[uf-discuss] Microformat Base
S. Sriram
ssriram at gmail.com
Sat Dec 3 16:16:36 PST 2005
>From: "Craig Ogg" <craig.ogg at gmail.com>
>>On 12/1/05, Scott Reynen <scott at randomchaos.com> wrote:
>> I thought I'd go ahead and play around with a microformat-based
>> alternative to Google Base. So far, I have a basic spider that I set
>> loose from microformats.org to slowly wander the web. When it finds
>> any known microformat-associated class names, it records the data
>> which can then be searched here:
>>
>This is very cool, but I don't think it is really an alternative to
>Google Base. As has been pointed out in some of the proposals for a
>discovery format here, to have to spider a web site to discover its
>data is not very efficient or accurate.
>I think microformats offer much more potential to aid adhoc discovery
>and use of information while you are browsing: drag this event to my
>calendar, add this person as a contact in my address book, give me
>driving directions to this location, give this blog post proper via
>credit, etc. Having this built-in to Firefox or Flock I think would
>be very cool.
>Craig
>P.S. I realize that rel-tag is being used to aid search already -- but
>I think it is being almost exclusively consumed from RSS feeds.
>Probably for the efficiency reasons stated above.
Well put! this is the realization that has been dawning
upon me i.e. the future format of web-data would not be
centered around microformatted HTML but rather
the RSS item overlaid with namespace attributes
- to use your insight -
in a sloppy user-friendly format.
And just as users 'tag' items with labels of their choice,
they would markup feed items with namespaces of their choice
and search accordingly. Consensus attributes would evolve
between peer groups and voila the future of the data-web.
(The other development that will help nail this is the
advent of SSE in OPML.)
The micro micro-format for an item that I've been talking about
effectively remains the <item> enclosure in an rss feed.
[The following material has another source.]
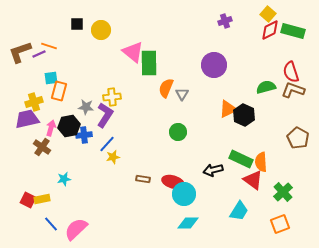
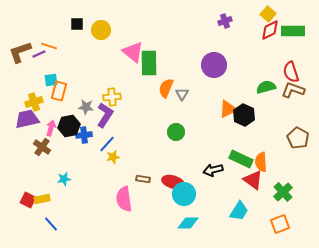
green rectangle at (293, 31): rotated 15 degrees counterclockwise
cyan square at (51, 78): moved 2 px down
green circle at (178, 132): moved 2 px left
pink semicircle at (76, 229): moved 48 px right, 30 px up; rotated 55 degrees counterclockwise
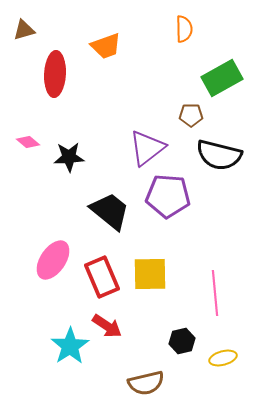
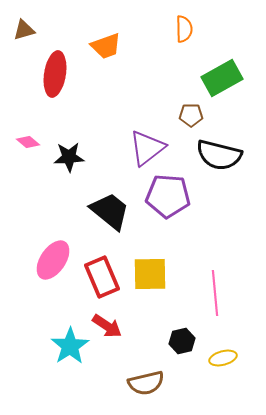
red ellipse: rotated 6 degrees clockwise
Microformats(.org), will remain - as you point out- the manner in
which highly specific data sets (meant for rapid user
consumption, typically in browser environments) are
painless-ly transferred. (bookmarklets, greasemonkey, ajax, flock etc.)
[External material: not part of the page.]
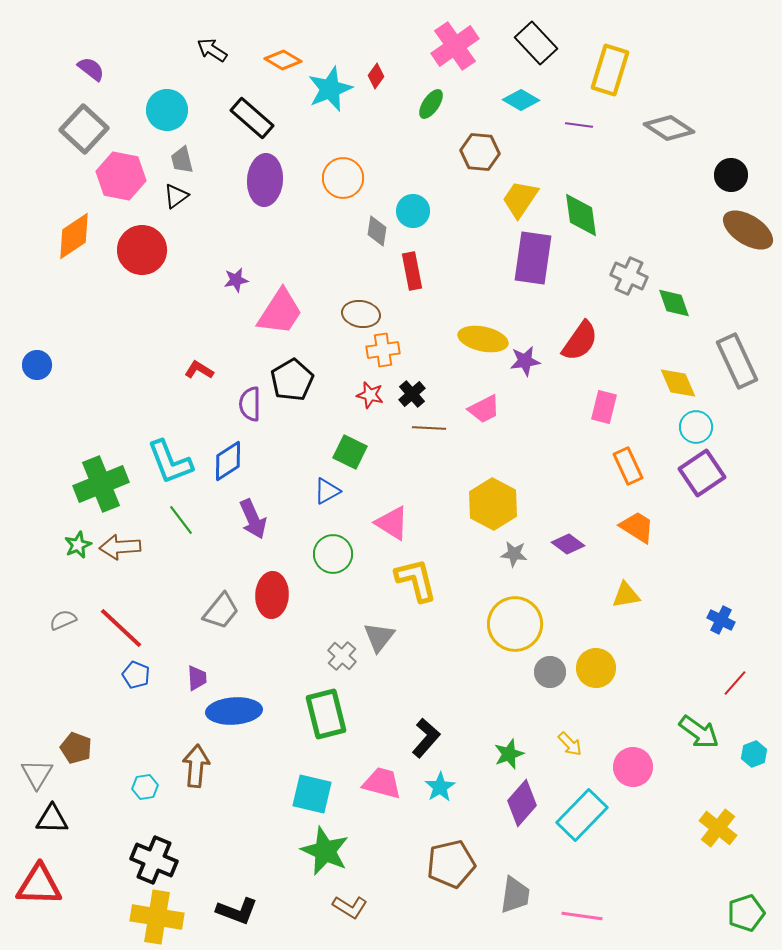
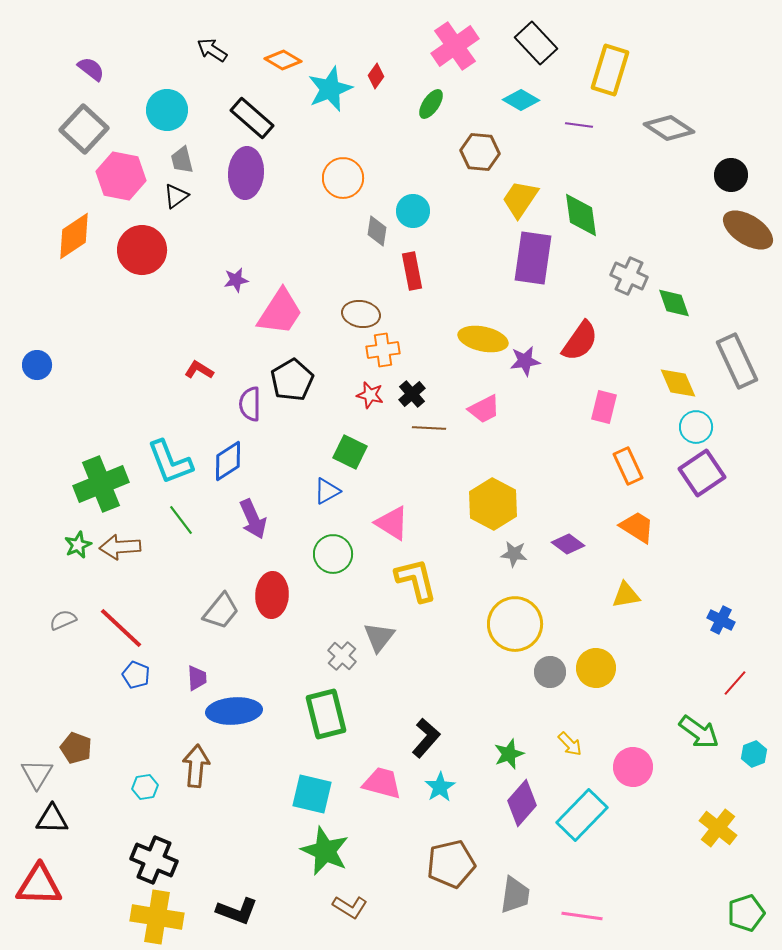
purple ellipse at (265, 180): moved 19 px left, 7 px up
To this -as you add- microformats will also assist ordinary
users to augment their input such as what rel-tag does right
now. Loosely speaking 'linkspeak'
So microformats will be used for,
- adding an event to my calendar
- adding a contact to my address book
- ..
- adding a 'specific dataset' to my 'client'
(stuff html-savvy programmers would undertake)
and
- linkspeak (rel-tag etc.)
(stuff marginally tech-savvy folk could undertake)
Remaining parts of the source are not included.